SNR can be calculated using the formula:
SNR = 10 * log10(Ps / Pn)
where Ps is the average signal power and Pn is the average noise power. The logarithmic scale is used because power is typically expressed in decibels (dB).
Thus, computing SNR requires estimating the average power of the signal and the average power of the noise.
Known Signal Power
If the signal and noise powers are known, calculating SNR is straightforward. The following example generates a periodic signal and computes its power, then generates white noise with a specified power.
T = 1; % Simulation time
dt = 0.001; % Sampling interval
t = 0: dt: 1-dt; % Time vector
N = length(t); % Sequence length
f = 10; % Signal frequency (Hz)
a = cos(2* [pi]*f*t); % Periodic signal
plot(t, a);
p = sum(a.^2)/N;
p = 10; % Set power p (example)
noise = sqrt(p)*randn(10000,1); % Generate noise with power p
noise
sum(noise.^2)/length(noise) % Estimated noise power
sum
Unknown Signal: FFT-Based SNR
If the signal is unknown, its power cannot be computed directly. Because the autocorrelation function and the power spectral density are a Fourier transform pair, SNR can be estimated via the signal's spectrum. A common approach is to perform a Fourier transform, separate signal and noise components in the frequency domain, and compute the SNR from their power difference.
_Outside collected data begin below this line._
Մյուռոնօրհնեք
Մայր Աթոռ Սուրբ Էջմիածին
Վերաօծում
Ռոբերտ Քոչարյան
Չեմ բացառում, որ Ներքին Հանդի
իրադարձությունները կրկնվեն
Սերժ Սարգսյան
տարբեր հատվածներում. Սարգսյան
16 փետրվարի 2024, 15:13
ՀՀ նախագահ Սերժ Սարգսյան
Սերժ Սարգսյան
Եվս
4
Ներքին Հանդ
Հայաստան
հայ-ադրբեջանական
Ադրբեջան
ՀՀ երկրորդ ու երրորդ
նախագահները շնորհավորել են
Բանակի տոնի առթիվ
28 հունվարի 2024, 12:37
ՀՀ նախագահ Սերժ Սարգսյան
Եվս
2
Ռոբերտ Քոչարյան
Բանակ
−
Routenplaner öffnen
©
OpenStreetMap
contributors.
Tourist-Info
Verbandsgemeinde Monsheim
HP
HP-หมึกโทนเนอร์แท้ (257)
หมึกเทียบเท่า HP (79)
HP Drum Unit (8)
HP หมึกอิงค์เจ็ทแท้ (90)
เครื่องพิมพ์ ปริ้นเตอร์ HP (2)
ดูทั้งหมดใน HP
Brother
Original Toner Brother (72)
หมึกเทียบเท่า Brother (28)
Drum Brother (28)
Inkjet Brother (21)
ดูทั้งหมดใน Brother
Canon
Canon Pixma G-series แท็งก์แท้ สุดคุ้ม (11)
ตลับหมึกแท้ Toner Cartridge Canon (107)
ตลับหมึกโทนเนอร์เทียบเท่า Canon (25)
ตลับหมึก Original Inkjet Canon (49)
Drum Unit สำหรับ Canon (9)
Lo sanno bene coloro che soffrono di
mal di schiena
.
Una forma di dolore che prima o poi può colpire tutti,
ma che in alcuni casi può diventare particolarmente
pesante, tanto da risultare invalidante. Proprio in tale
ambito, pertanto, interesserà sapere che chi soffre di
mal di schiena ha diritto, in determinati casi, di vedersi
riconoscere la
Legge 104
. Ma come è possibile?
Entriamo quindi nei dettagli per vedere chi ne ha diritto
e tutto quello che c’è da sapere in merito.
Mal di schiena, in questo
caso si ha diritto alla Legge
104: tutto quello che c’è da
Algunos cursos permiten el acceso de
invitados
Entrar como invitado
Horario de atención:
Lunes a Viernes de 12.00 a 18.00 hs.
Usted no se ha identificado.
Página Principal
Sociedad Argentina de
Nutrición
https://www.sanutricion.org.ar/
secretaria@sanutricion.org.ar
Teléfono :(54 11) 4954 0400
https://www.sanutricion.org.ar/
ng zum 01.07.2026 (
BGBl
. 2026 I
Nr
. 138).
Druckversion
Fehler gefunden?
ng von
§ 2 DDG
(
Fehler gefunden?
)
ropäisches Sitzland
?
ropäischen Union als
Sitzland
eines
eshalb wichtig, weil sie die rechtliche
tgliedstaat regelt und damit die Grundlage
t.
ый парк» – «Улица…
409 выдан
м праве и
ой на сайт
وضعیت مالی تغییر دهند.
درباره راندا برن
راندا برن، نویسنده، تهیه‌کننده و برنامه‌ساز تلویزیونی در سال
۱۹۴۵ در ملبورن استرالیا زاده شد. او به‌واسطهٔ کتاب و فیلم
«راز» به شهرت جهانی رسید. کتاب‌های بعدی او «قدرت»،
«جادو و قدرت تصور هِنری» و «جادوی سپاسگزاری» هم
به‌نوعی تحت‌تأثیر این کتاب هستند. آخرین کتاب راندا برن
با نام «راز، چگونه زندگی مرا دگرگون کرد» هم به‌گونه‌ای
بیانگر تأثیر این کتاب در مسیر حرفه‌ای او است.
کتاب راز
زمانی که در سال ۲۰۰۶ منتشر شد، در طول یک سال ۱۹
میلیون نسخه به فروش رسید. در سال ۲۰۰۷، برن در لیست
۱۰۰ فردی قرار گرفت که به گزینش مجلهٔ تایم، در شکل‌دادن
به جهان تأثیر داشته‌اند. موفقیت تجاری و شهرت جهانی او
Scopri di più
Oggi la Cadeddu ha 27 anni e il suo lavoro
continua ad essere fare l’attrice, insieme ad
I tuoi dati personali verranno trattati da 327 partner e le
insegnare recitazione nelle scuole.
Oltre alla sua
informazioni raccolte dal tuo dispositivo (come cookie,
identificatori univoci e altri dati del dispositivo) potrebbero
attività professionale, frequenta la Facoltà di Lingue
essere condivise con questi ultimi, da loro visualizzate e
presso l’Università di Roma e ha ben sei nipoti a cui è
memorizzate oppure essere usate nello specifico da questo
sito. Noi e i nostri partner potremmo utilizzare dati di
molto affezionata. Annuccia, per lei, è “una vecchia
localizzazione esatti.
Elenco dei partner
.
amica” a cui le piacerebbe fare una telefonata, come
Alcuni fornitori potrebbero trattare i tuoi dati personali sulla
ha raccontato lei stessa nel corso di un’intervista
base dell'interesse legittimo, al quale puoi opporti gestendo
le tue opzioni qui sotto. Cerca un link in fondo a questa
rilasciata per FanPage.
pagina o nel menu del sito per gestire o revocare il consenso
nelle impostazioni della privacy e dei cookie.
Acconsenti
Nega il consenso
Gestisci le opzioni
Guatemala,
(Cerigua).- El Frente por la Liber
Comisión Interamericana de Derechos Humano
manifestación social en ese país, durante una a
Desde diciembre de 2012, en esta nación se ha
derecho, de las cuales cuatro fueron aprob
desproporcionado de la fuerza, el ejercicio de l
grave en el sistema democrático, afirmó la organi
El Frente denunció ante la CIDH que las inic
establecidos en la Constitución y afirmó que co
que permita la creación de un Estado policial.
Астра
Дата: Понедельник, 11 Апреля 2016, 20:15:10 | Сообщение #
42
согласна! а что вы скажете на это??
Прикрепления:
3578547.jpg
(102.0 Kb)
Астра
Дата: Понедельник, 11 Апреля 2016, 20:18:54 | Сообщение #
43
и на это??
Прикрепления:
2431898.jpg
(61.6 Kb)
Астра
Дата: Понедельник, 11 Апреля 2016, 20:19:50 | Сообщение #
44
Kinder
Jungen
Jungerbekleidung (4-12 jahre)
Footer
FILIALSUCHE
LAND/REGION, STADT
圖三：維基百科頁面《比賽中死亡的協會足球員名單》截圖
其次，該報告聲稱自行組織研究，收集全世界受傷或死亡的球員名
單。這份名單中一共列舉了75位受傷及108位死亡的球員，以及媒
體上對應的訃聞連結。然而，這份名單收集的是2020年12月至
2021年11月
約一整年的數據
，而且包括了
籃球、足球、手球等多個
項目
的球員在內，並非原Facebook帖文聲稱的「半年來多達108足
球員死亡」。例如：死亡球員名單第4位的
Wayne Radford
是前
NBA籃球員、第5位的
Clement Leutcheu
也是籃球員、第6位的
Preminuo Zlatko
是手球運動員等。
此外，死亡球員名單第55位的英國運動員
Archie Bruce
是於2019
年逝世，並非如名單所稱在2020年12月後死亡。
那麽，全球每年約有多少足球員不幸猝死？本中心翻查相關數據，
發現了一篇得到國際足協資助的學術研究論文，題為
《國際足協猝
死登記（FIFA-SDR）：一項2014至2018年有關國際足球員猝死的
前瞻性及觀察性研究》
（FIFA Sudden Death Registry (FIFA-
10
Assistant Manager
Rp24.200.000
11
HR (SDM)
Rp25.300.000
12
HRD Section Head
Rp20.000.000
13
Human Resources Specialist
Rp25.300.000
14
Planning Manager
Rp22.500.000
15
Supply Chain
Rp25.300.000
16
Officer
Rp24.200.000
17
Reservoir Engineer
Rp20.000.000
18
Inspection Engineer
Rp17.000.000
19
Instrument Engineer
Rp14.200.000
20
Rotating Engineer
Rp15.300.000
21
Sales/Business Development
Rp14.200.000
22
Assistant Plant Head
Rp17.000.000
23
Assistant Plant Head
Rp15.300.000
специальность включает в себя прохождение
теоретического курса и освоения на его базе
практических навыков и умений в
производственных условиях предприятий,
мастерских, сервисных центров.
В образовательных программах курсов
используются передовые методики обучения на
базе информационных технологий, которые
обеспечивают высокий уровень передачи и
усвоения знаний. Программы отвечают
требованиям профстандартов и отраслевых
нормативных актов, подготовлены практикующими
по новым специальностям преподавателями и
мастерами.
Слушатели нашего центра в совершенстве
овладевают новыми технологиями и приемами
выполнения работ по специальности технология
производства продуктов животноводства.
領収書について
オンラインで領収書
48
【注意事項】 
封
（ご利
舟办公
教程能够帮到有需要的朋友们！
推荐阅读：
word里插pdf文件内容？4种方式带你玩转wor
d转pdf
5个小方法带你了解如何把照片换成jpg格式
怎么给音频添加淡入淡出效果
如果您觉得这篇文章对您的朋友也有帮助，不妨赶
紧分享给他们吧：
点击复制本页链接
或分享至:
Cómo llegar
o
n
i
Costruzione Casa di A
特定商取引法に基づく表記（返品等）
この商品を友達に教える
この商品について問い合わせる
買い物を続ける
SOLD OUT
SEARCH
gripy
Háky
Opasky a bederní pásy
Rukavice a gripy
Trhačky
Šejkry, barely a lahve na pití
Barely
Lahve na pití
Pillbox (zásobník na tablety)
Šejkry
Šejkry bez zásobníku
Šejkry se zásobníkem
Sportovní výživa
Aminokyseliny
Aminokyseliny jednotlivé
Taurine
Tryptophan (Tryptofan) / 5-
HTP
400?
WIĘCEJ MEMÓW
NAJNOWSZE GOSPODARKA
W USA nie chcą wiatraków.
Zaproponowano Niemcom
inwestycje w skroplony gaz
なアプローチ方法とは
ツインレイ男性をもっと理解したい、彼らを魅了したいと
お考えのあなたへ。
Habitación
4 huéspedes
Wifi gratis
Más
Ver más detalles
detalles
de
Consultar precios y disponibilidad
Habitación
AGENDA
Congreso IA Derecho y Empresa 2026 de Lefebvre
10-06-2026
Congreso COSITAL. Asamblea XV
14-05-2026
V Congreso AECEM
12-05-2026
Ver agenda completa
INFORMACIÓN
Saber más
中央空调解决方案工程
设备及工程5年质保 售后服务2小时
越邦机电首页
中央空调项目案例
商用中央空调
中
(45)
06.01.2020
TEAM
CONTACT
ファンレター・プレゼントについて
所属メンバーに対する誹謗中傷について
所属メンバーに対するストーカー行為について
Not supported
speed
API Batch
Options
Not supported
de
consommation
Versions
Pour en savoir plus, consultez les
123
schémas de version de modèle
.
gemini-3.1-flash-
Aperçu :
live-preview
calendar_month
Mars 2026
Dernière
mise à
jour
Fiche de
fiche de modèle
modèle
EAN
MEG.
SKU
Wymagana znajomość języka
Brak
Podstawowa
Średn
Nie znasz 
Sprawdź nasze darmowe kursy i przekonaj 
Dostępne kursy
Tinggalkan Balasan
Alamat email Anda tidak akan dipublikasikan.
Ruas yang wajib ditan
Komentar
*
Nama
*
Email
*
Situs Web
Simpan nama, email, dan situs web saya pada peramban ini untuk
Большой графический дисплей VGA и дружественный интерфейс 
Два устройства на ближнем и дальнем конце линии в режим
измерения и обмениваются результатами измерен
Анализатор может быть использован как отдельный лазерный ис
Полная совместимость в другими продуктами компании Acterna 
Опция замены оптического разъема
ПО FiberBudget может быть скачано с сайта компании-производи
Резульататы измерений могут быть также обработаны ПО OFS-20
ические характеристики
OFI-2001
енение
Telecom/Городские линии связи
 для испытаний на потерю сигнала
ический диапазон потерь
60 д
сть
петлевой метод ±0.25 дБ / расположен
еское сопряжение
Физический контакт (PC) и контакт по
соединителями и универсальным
For example, consider a 3 kHz tone sampled at 50 kHz with added Gaussian white noise and passed through a nonlinear amplifier that produces harmonics:
fs = 5e4;
f0 = 3e3;
N = 1024;
t = (0:N-1)/fs;
ct = cos(2*pi*f0*t);
cd = ct + 0.00008*randn(size(ct));
amp = [1e-5 5e-6 -1e-3 6e-5 1 25e-3];
sgn = polyval(amp,cd);
snr(sgn,fs);
MATLAB snr Function
The MATLAB function syntax and behavior:
r = snr(x, fs, n)
returns the SNR in dBc of a real sinusoidal input signal x sampled at rate fs. The computation excludes the power contained in the lowest n harmonics, including the fundamental. The default value of fs is 1. The default value of n is 6.
Summary
There are two common SNR calculation approaches: 1) when the signal power is known, compute SNR directly from power estimates; 2) when the signal is unknown, use spectral analysis (FFT) to separate signal and noise components and compute SNR. SNR estimation through measurement and simulation can reproduce realistic channel conditions and help optimize RF link parameters to improve SNR.